**Activity**
In the entries below, find each line with the word "保资料刷机成功啦" and pull it out.

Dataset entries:
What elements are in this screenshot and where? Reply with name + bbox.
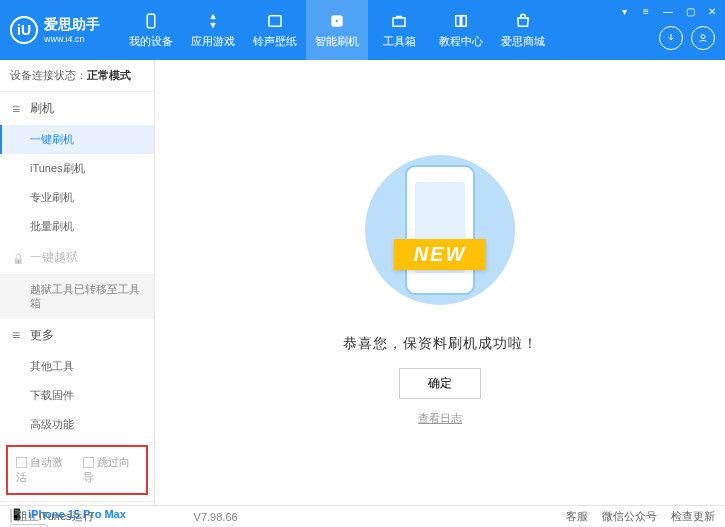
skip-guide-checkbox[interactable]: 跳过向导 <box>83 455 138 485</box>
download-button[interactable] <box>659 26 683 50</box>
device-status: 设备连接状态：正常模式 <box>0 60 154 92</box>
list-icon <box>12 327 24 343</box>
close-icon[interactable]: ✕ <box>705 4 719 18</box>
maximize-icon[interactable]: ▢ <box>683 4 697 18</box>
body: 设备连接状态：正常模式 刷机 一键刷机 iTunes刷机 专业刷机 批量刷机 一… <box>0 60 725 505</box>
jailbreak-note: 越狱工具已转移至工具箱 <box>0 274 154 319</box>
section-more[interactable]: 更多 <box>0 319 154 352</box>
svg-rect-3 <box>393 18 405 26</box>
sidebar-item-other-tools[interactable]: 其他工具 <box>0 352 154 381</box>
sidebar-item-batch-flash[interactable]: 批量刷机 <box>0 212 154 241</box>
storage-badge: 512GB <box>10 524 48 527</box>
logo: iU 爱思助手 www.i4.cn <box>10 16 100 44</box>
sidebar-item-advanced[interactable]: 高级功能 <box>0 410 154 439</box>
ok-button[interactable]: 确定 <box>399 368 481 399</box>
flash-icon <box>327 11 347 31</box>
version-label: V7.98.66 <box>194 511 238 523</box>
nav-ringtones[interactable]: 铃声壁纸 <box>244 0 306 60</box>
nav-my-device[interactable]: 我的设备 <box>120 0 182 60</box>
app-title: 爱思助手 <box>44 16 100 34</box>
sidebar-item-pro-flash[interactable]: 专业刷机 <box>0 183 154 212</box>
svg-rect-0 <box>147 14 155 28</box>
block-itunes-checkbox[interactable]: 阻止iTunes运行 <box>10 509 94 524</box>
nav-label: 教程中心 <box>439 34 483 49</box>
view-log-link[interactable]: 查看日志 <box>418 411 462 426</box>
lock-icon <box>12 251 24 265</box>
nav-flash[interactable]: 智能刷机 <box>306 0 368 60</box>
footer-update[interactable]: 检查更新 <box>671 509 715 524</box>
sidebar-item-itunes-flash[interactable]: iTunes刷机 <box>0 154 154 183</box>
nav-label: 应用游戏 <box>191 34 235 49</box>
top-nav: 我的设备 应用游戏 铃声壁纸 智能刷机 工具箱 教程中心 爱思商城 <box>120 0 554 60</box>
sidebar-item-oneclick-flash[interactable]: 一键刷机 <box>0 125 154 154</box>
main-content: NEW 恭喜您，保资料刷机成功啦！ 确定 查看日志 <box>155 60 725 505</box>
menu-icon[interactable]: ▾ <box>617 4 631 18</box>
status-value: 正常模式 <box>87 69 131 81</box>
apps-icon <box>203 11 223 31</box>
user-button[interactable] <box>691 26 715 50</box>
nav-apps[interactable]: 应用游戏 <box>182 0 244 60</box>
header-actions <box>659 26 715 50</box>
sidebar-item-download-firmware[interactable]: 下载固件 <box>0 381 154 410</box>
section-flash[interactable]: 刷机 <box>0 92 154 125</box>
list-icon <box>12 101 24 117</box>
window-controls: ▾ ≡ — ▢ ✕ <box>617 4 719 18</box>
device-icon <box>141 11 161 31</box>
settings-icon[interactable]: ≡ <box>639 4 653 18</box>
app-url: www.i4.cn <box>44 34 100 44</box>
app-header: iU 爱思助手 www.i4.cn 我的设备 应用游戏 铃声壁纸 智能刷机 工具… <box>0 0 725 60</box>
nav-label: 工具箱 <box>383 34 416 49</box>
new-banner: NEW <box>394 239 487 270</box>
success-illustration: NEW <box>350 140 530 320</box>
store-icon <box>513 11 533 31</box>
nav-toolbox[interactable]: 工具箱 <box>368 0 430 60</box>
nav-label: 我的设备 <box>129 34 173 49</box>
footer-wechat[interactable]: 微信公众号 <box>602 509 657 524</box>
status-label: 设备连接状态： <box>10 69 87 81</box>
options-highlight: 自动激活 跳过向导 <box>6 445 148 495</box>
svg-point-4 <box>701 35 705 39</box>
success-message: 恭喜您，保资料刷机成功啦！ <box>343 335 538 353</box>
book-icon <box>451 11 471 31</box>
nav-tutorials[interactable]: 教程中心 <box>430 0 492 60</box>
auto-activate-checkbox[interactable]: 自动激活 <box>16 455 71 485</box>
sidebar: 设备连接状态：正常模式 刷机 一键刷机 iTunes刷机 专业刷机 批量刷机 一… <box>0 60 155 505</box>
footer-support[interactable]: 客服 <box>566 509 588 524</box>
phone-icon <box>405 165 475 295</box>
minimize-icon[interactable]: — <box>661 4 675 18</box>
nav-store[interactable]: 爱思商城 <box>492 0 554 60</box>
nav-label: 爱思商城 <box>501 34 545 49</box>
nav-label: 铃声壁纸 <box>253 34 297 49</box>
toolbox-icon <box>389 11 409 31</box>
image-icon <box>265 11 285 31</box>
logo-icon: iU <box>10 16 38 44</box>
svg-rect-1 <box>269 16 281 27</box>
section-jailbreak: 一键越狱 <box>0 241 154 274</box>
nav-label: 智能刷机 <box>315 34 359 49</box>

**Written solution**
main-content: NEW 恭喜您，保资料刷机成功啦！ 确定 查看日志 <box>155 60 725 505</box>
success-message: 恭喜您，保资料刷机成功啦！ <box>343 335 538 353</box>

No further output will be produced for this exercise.